Objective:To conduct a review of interventions to reduce the harm resulting from tobacco use among Indigenous Australians and to discuss the likely effect of a range of tobacco interventions if conducted in this population.

Methods:A systematic review of medical literature and an audit of information from 32 government departments, non-government organisations and Indigenous health organisations, which was completed in March 2001.

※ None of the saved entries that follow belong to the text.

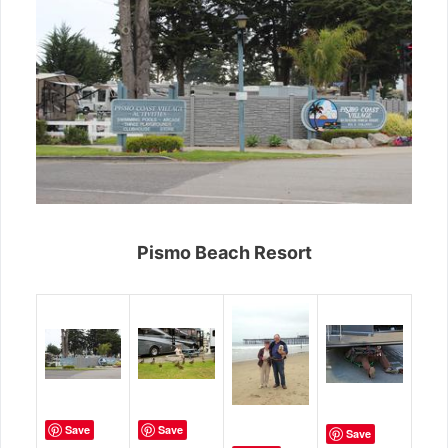
Pismo Beach Resort
Save
Save
Save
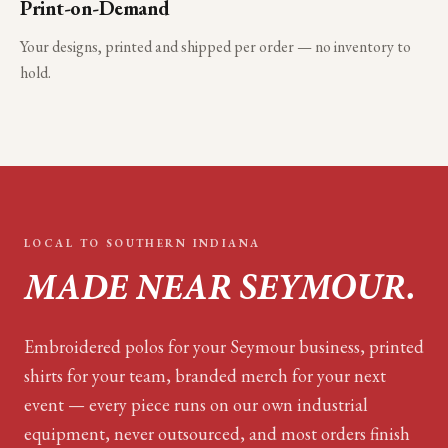
Print-on-Demand
Your designs, printed and shipped per order — no inventory to
hold.
LOCAL TO
SOUTHERN INDIANA
MADE NEAR
SEYMOUR
.
Embroidered polos for your
Seymour
business, printed
shirts for your team, branded merch for your next
event — every piece runs on our own industrial
equipment, never outsourced, and most orders finish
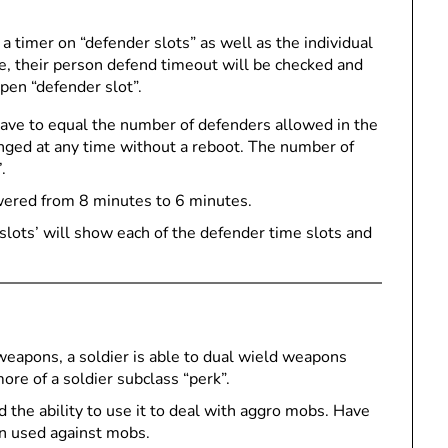
a timer on “defender slots” as well as the individual
e, their person defend timeout will be checked and
open “defender slot”.
ave to equal the number of defenders allowed in the
anged at any time without a reboot. The number of
.
wered from 8 minutes to 6 minutes.
lots’ will show each of the defender time slots and
 weapons, a soldier is able to dual wield weapons
more of a soldier subclass “perk”.
 the ability to use it to deal with aggro mobs. Have
en used against mobs.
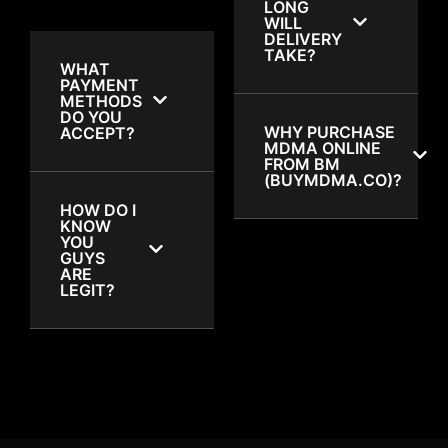
LONG
WILL
DELIVERY
TAKE?
WHAT
PAYMENT
METHODS
DO YOU
WHY PURCHASE
ACCEPT?
MDMA ONLINE
FROM BM
(BUYMDMA.CO)?
HOW DO I
KNOW
YOU
GUYS
ARE
LEGIT?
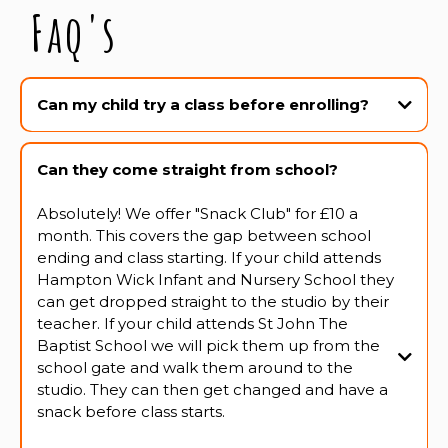
Faq's
Can my child try a class before enrolling?
Absolutely! We offer a two week trial period for all classes. This gives all
students the chance to really experience the class, feel comfortable and
Can they come straight from school?
confident and make sure it's the right class for them.
Absolutely! We offer "Snack Club" for £10 a
month. This covers the gap between school
ending and class starting. If your child attends
Hampton Wick Infant and Nursery School they
can get dropped straight to the studio by their
teacher. If your child attends St John The
Baptist School we will pick them up from the
school gate and walk them around to the
studio. They can then get changed and have a
snack before class starts.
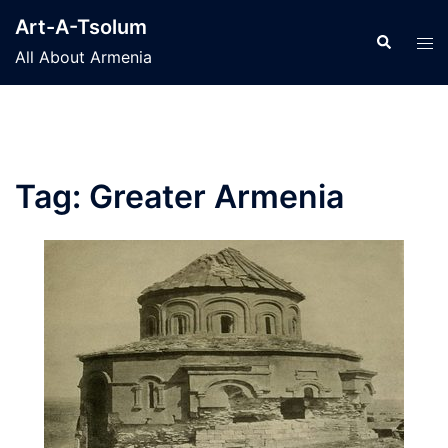
Skip
Art-A-Tsolum
to
Search
Tog
All About Armenia
content
men
Tag:
Greater Armenia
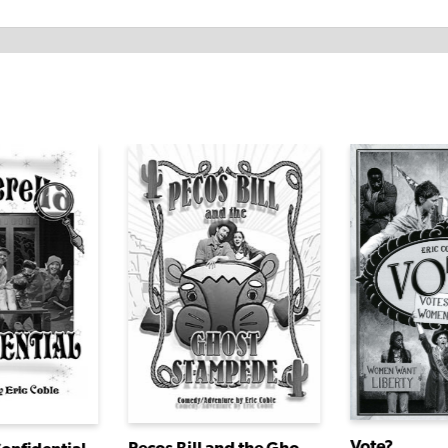
Vote?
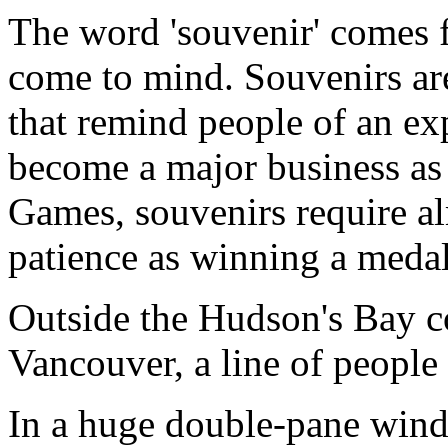
The word 'souvenir' comes 
come to mind. Souvenirs are
that remind people of an ex
become a major business as 
Games, souvenirs require a
patience as winning a medal
Outside the Hudson's Bay 
Vancouver, a line of people
In a huge double-pane win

Results:A number of small tobacco programs had been conducted. Only four tobacco interventions had been evaluated in Indigenous communities: a trial of training health professionals in conducting a brief intervention for smoking cessation; a trial of a CD-ROM on tobacco for use with Indigenous schoolchildren; a qualitative evaluation of the effect of a mainstream advertising campaign on Indigenous people; and a pilot study of smoke-free workplaces, evaluated by qualitative methods. None of these studies assessed smoking cessation as an outcome. Two of these studies were unable to conclusively show any effect of the interventions; training health professionals in delivering a brief intervention resulted in some changes to practice and the evaluation of the mainstream advertising campaign showed that following the campaign, knowledge about tobacco had increased.

Conclusions:There was a major lack of research on and evaluation of tobacco interventions for Indigenous Australians.

Implications:More research and evaluation is required to ensure that tobacco interventions are appropriate and effective for Indigenous people. It is time to cease chronicling the ill health of Indigenous Australians and time to ensure the availability of well-evaluated, effective tobacco programs.